In 2002, Technip installed the first reeled PiP steel catenary risers on Shell's Nakika field in the GoM in water depths of more than 2,100 m (6,890 ft). Four years later, Total's Dalia field development offshore Angola featured the first qualification and industrialization of superior aerogel insulation to achieve exceptionally high thermal performance.

But there have also been technical advances in the shallower environment of the North Sea. In 2011, the first implementation of a fully reelable bulkhead on BP's Devenick project in the UK central North Sea was a breakthrough for the reeled PiP product. It enabled tight separation of a PiP in independent sections, permitted the first implementation of a fully reeled T-piece, and led to major enhancements in pipelay schedule efficiency.

In January 2012, the first electrically trace heated (ETH) PiP was deployed on Total's Islay field in the UK northern North Sea. This transformed the technology from a simply passive flowline to an active system. The ETH-PiP technology allows active control of the temperature of the transported fluid, including monitoring in real time of the pipeline temperature profile, using fiber-optic technology.

Subsequent offshore testing campaigns on the installed system demonstrated the efficiency of this active heating technology, which exceeded expectations in terms of reactivity and accuracy. The results also enabled the calibration of comprehensive and sophisticated computational fluid dynamics (CFD) models to accurately predict the ETH-PiP performance in service and underlined the benefits of the technology for addressing complex flow assurance issues.

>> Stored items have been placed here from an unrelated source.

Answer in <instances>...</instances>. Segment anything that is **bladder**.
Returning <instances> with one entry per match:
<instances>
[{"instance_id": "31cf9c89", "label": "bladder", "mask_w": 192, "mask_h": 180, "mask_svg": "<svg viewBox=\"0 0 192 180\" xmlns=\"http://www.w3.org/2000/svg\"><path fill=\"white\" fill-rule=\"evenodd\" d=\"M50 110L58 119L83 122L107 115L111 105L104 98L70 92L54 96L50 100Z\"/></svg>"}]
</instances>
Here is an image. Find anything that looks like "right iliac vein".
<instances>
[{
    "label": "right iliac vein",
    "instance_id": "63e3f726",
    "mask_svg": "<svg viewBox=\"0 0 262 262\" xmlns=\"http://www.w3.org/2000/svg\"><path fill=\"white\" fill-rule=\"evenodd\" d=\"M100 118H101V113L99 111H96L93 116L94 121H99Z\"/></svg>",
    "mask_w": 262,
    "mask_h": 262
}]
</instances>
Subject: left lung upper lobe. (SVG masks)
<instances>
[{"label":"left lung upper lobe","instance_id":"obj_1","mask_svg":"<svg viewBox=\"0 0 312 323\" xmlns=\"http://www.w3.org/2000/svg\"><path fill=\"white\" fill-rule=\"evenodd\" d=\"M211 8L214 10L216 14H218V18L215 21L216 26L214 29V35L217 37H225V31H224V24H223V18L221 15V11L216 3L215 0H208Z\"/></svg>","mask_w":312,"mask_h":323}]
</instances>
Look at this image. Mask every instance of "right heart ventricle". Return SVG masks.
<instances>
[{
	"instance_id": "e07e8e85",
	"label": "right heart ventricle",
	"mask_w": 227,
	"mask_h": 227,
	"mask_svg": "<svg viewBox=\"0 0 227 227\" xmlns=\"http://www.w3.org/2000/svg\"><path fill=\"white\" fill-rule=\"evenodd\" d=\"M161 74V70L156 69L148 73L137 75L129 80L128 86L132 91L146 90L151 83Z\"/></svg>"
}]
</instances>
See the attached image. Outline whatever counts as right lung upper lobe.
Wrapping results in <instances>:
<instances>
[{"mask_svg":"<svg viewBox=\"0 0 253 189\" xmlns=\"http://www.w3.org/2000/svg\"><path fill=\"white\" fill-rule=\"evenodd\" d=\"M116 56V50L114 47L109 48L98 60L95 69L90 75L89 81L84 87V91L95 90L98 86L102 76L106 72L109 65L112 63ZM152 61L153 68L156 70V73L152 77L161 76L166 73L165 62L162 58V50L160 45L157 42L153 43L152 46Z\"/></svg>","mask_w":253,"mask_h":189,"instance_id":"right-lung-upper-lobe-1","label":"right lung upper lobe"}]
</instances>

In parallel, Technip has been performing a comprehensive full-scale hydrate plug dissociation test program. This is designed to demonstrate the capability of the ETH-PiP technology to identify, characterize, and melt hydrate plugs in a safe and fully controlled manner by turning on and then carefully adjusting the external heating power provided by the ETH cables, as monitored by the optical fiber system. This three-year R&D initiative will be completed during the current quarter, and has been supported by several majors in the framework of a joint industry project.

As a result, loops for flowline preservation purposes can be eliminated and field lay-outs can be simplified by considering single line architectures for all the production flowlines.

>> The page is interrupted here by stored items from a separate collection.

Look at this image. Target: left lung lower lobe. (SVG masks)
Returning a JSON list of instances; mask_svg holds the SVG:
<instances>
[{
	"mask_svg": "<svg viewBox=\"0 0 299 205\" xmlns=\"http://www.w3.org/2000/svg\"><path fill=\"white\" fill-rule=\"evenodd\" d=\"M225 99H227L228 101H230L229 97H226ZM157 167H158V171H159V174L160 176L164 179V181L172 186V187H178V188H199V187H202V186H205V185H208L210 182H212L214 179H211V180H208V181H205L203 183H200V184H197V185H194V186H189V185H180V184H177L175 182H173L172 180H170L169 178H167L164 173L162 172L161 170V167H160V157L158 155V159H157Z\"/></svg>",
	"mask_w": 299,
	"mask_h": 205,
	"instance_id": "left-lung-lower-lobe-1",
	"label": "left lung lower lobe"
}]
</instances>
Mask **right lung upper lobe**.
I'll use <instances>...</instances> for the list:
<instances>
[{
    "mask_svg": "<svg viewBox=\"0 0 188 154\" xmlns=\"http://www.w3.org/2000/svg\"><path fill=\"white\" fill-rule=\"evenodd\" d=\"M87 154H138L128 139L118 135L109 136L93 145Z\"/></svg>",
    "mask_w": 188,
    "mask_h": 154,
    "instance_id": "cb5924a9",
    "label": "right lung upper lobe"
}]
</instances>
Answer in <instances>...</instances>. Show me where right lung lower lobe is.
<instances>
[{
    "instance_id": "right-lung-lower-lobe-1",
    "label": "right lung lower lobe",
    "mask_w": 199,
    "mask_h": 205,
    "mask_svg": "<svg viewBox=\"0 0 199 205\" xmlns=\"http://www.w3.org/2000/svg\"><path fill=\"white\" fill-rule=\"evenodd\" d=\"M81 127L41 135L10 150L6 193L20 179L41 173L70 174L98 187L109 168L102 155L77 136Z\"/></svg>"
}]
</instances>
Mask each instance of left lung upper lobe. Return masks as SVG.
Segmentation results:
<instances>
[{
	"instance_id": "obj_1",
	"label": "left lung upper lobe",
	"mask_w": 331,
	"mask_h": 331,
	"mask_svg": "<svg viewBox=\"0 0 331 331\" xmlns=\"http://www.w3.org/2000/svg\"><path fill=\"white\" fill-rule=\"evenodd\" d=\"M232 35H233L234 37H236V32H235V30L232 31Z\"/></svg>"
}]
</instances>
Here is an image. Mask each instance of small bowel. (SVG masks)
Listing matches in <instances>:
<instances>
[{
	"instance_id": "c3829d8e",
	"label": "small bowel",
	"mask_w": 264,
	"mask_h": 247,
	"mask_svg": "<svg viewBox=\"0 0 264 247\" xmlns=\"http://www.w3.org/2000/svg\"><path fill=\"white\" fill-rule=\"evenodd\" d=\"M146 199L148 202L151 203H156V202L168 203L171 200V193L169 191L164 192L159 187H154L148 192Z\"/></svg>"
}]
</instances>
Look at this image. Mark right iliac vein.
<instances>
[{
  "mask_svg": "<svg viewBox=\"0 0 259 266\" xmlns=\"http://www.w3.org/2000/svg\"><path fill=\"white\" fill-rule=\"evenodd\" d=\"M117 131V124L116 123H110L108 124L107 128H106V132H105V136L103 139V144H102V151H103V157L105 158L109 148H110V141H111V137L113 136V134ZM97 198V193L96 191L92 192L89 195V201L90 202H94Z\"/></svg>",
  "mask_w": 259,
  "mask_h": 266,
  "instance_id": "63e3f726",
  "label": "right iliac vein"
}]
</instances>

Furthermore, since the Islay project, a second generation of electrical trace heating cables has been developed and qualified to enable the heating of much longer flowlines. Long tiebacks of satellite fields to existing facilities more than 40-50 km (25-31 mi) with minimum electrical power requirements (i.e. only 1 MW typically) are now feasible.

Finally, the ETH-PiP technology is now reaching a maturity level which should help operators to develop increasingly complex and challenging offshore fields in the future while optimizing the SURF-related capex by minimizing the number of flowlines and risers.